Infanticidio a Parma: la madre avrebbe ucciso il neonato dopo il parto

Una ragazza di 22 anni, madre del neonato trovato morto nel giardino di una villetta a Traversetolo, è ora indagata per omicidio volontario e occultamento di cadavere Traversetolo (Parma).

Una studentessa 22enne, madre del neonato trovato morto il 9 agosto scorso nel giardino di casa a Traversetolo (Parma), è indagata dalla procura di Parma per occultamento di cadavere e omicidio volontario.

Dalle ricostruzioni sembra che nessuno fosse a conoscenza della sua gravidanza, nemmeno il padre del neonato e la famiglia della ragazza che, a quanto pare, non è stata seguita da un ginecologo e avrebbe partorito da sola in casa, senza l’aiuto di nessuno. Secondo le indagini la 22enne avrebbe indotto il parto, dando alla luce il bambino in casa, da sola il 7 agosto, per poi ucciderlo, nasconderne i resti nel giardino di casa, e infine partire per un viaggio all’estero programmato da tempo.
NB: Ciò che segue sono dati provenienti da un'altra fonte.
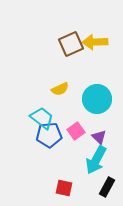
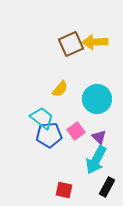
yellow semicircle: rotated 24 degrees counterclockwise
red square: moved 2 px down
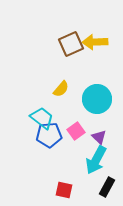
yellow semicircle: moved 1 px right
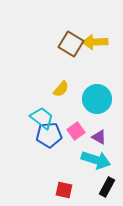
brown square: rotated 35 degrees counterclockwise
purple triangle: rotated 14 degrees counterclockwise
cyan arrow: rotated 100 degrees counterclockwise
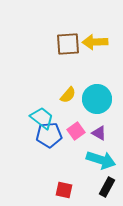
brown square: moved 3 px left; rotated 35 degrees counterclockwise
yellow semicircle: moved 7 px right, 6 px down
purple triangle: moved 4 px up
cyan arrow: moved 5 px right
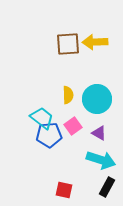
yellow semicircle: rotated 42 degrees counterclockwise
pink square: moved 3 px left, 5 px up
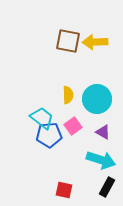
brown square: moved 3 px up; rotated 15 degrees clockwise
purple triangle: moved 4 px right, 1 px up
Nelle settimane successive era stato individuato anche il padre del bimbo, un coetaneo della studentessa, a sua volta ignaro della gravidanza. La ragazza risulta essere al momento l’unica indagata.
In un comunicato firmato dal procuratore di Parma, Alfonso D’Avino, si sottolinea infatti che “può ritenersi accertata” l’estraneità dei genitori della ragazza e del padre del neonato. La Procura precisa che “nessuno, all’infuori della ragazza, era a conoscenza della gravidanza: né familiari, né padre del bambino, né amiche o amici“.

Altro punto sottolineato è che tale gravidanza “non è stata seguita da alcuna figura professionale“, medico di famiglia o ginecologo, e il parto “è avvenuto nella casa familiare, al di fuori di contesti ospedalieri o sanitari in generale“. Ed è soprattutto “avvenuto in solitudine, senza la collaborazione né la presenza di nessuno, al di fuori della ragazza“.

Sonia, la madre del padre del neonato dichiara che la 22enne “Non può aver fatto tutto da sola, non è possibile“. La donna come barista e, pur addolorata per gli eventi, è “sollevata” per il comunicato della Procura di Parma che accerta l’estraneità dei fatti per suo figlio e per la sua famiglia.

Sono sollevata per questo ma il resto non me lo toglie nessuno” continua Sonia, che spiega anche come suo figlio e la 22enne “Si conoscono da quando erano alle elementari, stavano insieme, l’abbiamo vista due giorni prima di quel 9 agosto“.

Sul fatto che nessuno sembra essersi accorto della gravidanza, sostiene: “Le assicuro che non era possibile, ha girato tutta l’estate con la pancia scoperta. Ma vedremo, non può aver fatto tutto da sola“.

Negli ultimi tempi ulteriori rilevamenti nel giardino della villetta di Traversetolo hanno riportato alla luce lo scheletro di un altro bimbo, partorito sempre intorno alla 40/ma settimana. Dai primi accertamenti svolti i resti di questo neonato risalgono a più di un anno fa. C’è il dubbio che, anche in questo caso, sia coinvolta la 22enne.